WORK TASK ▸ Starting with the line that contains "performance under pressure" and stopping after the line that contains "performers.", copy the entries below exactly. Include nothing else.
━━━ EXCERPTED DATA
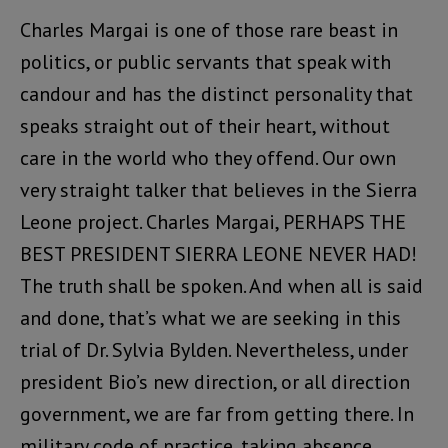
Charles Margai is one of those rare beast in
politics, or public servants that speak with
candour and has the distinct personality that
speaks straight out of their heart, without
care in the world who they offend. Our own
very straight talker that believes in the Sierra
Leone project. Charles Margai, PERHAPS THE
BEST PRESIDENT SIERRA LEONE NEVER HAD!
The truth shall be spoken. And when all is said
and done, that’s what we are seeking in this
trial of Dr. Sylvia Bylden. Nevertheless, under
president Bio’s new direction, or all direction
government, we are far from getting there. In
military code of practice, taking absence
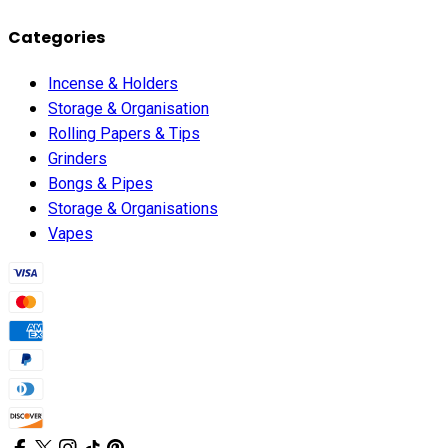
Categories
Incense & Holders
Storage & Organisation
Rolling Papers & Tips
Grinders
Bongs & Pipes
Storage & Organisations
Vapes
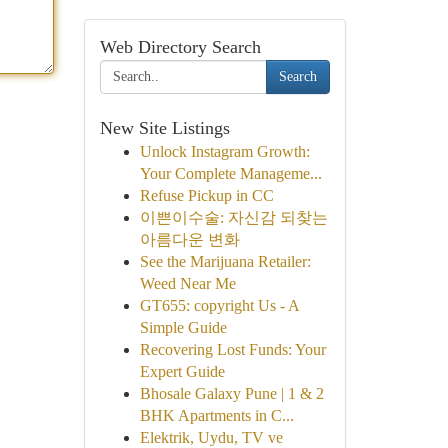
Web Directory Search
Search
New Site Listings
Unlock Instagram Growth:
Your Complete Manageme...
Refuse Pickup in CC
이쁜이수술: 자신감 되찾는
아름다운 변화
See the Marijuana Retailer:
Weed Near Me
GT655: copyright Us - A
Simple Guide
Recovering Lost Funds: Your
Expert Guide
Bhosale Galaxy Pune | 1 & 2
BHK Apartments in C...
Elektrik, Uydu, TV ve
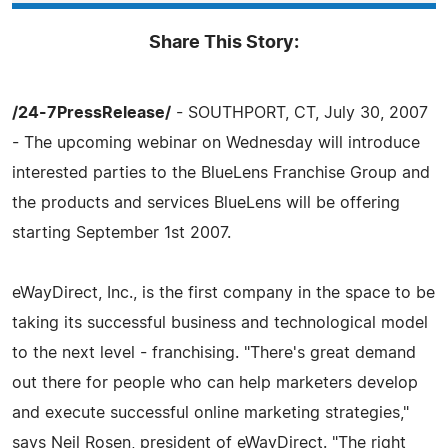
Share This Story:
/24-7PressRelease/
- SOUTHPORT, CT, July 30, 2007
- The upcoming webinar on Wednesday will introduce
interested parties to the BlueLens Franchise Group and
the products and services BlueLens will be offering
starting September 1st 2007.
eWayDirect, Inc., is the first company in the space to be
taking its successful business and technological model
to the next level - franchising. "There's great demand
out there for people who can help marketers develop
and execute successful online marketing strategies,"
says Neil Rosen, president of eWayDirect. "The right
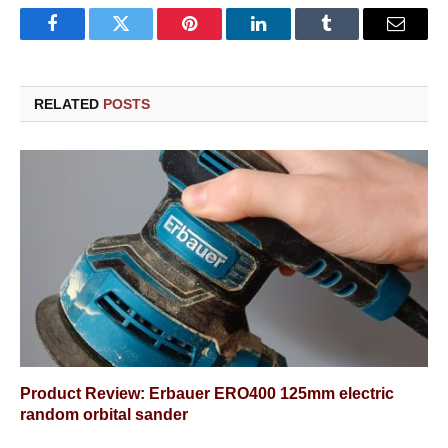
Facebook
Twitter
Pinterest
LinkedIn
Tumblr
Email
RELATED
POSTS
Product Review: Erbauer ERO400 125mm electric
random orbital sander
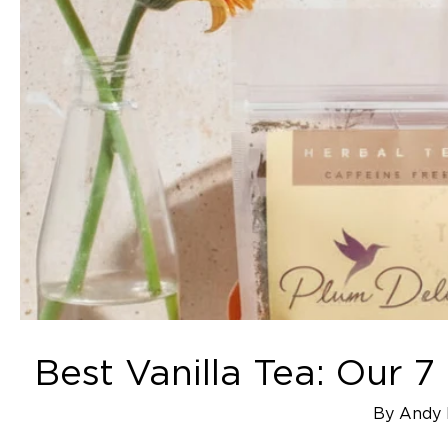
Best Vanilla Tea: Our 
By Andy 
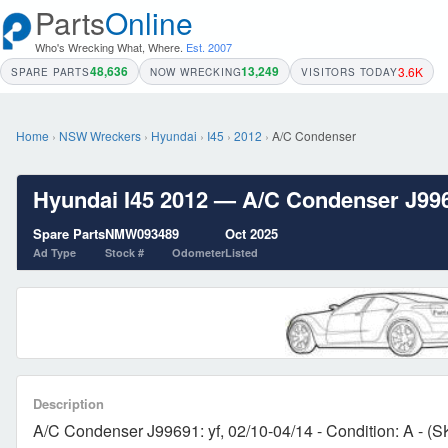
Parts
Online
Who's Wrecking What, Where.
Est. 2007
48,636
13,249
3.6K
SPARE PARTS
NOW WRECKING
VISITORS TODAY
Home
›
NSW Wreckers
›
Hyundai
›
I45
›
2012
›
A/C Condenser
Hyundai I45 2012 — A/C Condenser J99691
Spare Parts
NMW09348
9
Oct 2025
Ad Type
Stock #
Odometer
Listed
Description
A/C Condenser J99691: yf, 02/10-04/14 - Condition: A - (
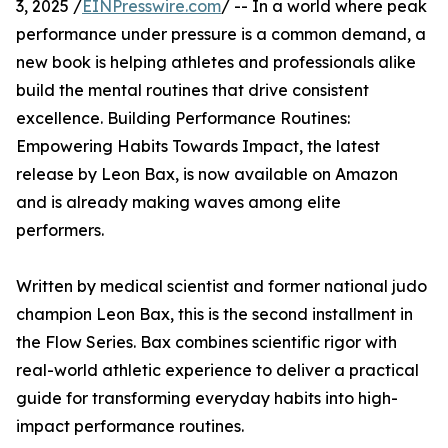
3, 2025 /
EINPresswire.com
/ -- In a world where peak
performance under pressure is a common demand, a
new book is helping athletes and professionals alike
build the mental routines that drive consistent
excellence. Building Performance Routines:
Empowering Habits Towards Impact, the latest
release by Leon Bax, is now available on Amazon
and is already making waves among elite
performers.
Written by medical scientist and former national judo
champion Leon Bax, this is the second installment in
the Flow Series. Bax combines scientific rigor with
real-world athletic experience to deliver a practical
guide for transforming everyday habits into high-
impact performance routines.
━━━━━━
SOLUTION ▸
performance under pressure is a common demand, a
new book is helping athletes and professionals alike
build the mental routines that drive consistent
excellence. Building Performance Routines:
Empowering Habits Towards Impact, the latest
release by Leon Bax, is now available on Amazon
and is already making waves among elite
performers.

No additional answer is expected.